It was due to sale across the Atlantic for naval exercises
Royal Navy aircraft carrier HMS Prince of Wales is limping back closer to shore after breaking down off the Isle of Wight shortly after setting out for exercises off the US coast.
The 65,000-tonne warship left from Portsmouth Naval Base on Saturday before an “emerging mechanical issue” occurred.
The departure of the £3 billion ship had already been delayed from Friday because of a technical problem, although it is not known if the incidents are related.
Specialist website Navy Lookout said the issue was caused by damage to the starboard propeller shaft, although the Ministry of Defence has not commented on this.
The website said a photograph of the carrier leaving Portsmouth shows a wake only on the port side, suggesting a problem with the other propeller shaft.
It added that unless the problem can be resolved at sea the warship might need to go into dry dock at Rosyth, Scotland, months ahead of a planned inspection in 2023.
The carrier was moving slowly from south east of the Isle of Wight towards Stokes Bay, Gosport, on Monday afternoon where it is understood the sheltered area will make it easier for divers to examine the damage.
A Royal Navy spokeswoman said: “HMS Prince of Wales remains in the South Coast Exercise Area while conducting investigations into an emerging mechanical issue.”

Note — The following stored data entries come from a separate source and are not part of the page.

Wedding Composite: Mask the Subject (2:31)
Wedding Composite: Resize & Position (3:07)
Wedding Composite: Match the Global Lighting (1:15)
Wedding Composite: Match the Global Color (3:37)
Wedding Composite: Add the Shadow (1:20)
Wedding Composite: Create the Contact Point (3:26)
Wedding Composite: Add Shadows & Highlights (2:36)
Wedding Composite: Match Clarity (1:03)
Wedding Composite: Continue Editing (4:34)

The carrier had a colourful send-off as it departed on Saturday afternoon and passed thousands of music-lovers at the Victorious Festival on Southsea Common in Portsmouth.

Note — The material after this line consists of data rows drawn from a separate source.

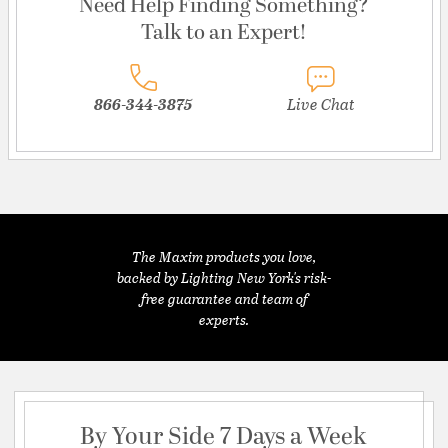
Need Help Finding Something?
Talk to an Expert!
866-344-3875
Live Chat
The Maxim products you love,
backed by Lighting New York's risk-
free guarantee and team of
experts.
By Your Side 7 Days a Week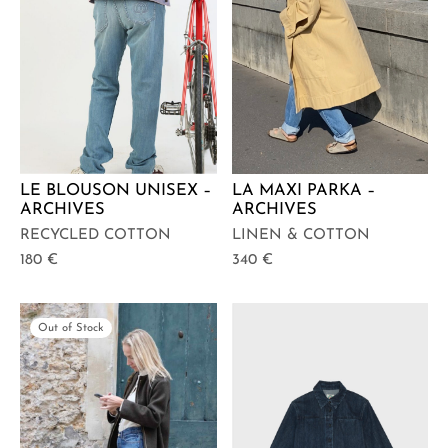
LE BLOUSON UNISEX –
LA MAXI PARKA –
ARCHIVES
ARCHIVES
RECYCLED COTTON
LINEN & COTTON
180
€
340
€
Out of Stock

Pop favourites Sugababes were in the middle of their set when the giant ship sailed past with the crew lining the flight deck to get a view of the festival.

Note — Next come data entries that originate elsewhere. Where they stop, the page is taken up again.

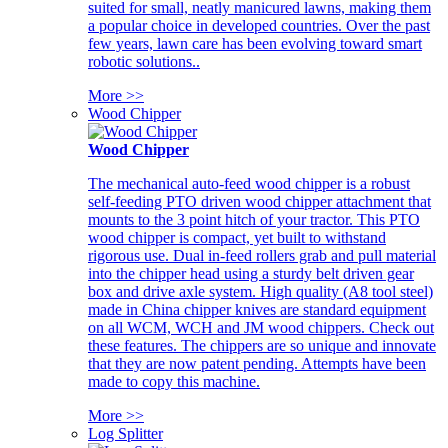
suited for small, neatly manicured lawns, making them
a popular choice in developed countries. Over the past
few years, lawn care has been evolving toward smart
robotic solutions..
More >>
Wood Chipper
Wood Chipper
The mechanical auto-feed wood chipper is a robust
self-feeding PTO driven wood chipper attachment that
mounts to the 3 point hitch of your tractor. This PTO
wood chipper is compact, yet built to withstand
rigorous use. Dual in-feed rollers grab and pull material
into the chipper head using a sturdy belt driven gear
box and drive axle system. High quality (A8 tool steel)
made in China chipper knives are standard equipment
on all WCM, WCH and JM wood chippers. Check out
these features. The chippers are so unique and innovate
that they are now patent pending. Attempts have been
made to copy this machine.
More >>
Log Splitter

The Nato flagship is sailing to undertake training exercises with the US Navy, the Royal Canadian Navy and the US Marine Corps.
The programme is expected to include exercises with the F-35B Lightning jets.
A Royal Navy spokesman said on Saturday: “HMS Prince of Wales will cross the Atlantic with her task group, ready to push the boundaries of uncrewed technology and the tactics used by the UK’s two new Queen Elizabeth-class carriers.
“Along with notable port stops in New York, Halifax in Canada and the Caribbean, the next three months will see the Prince of Wales task group work closely with US allies, operating F-35B jets and uncrewed systems which will define Royal Navy aviation of the future.
“With fleet flagship HMS Queen Elizabeth also set to deploy to the Mediterranean and Baltic this autumn at the heart of a potent Royal Navy task group, it will mean both UK aircraft carriers will be operating F-35B jets thousands of miles apart.”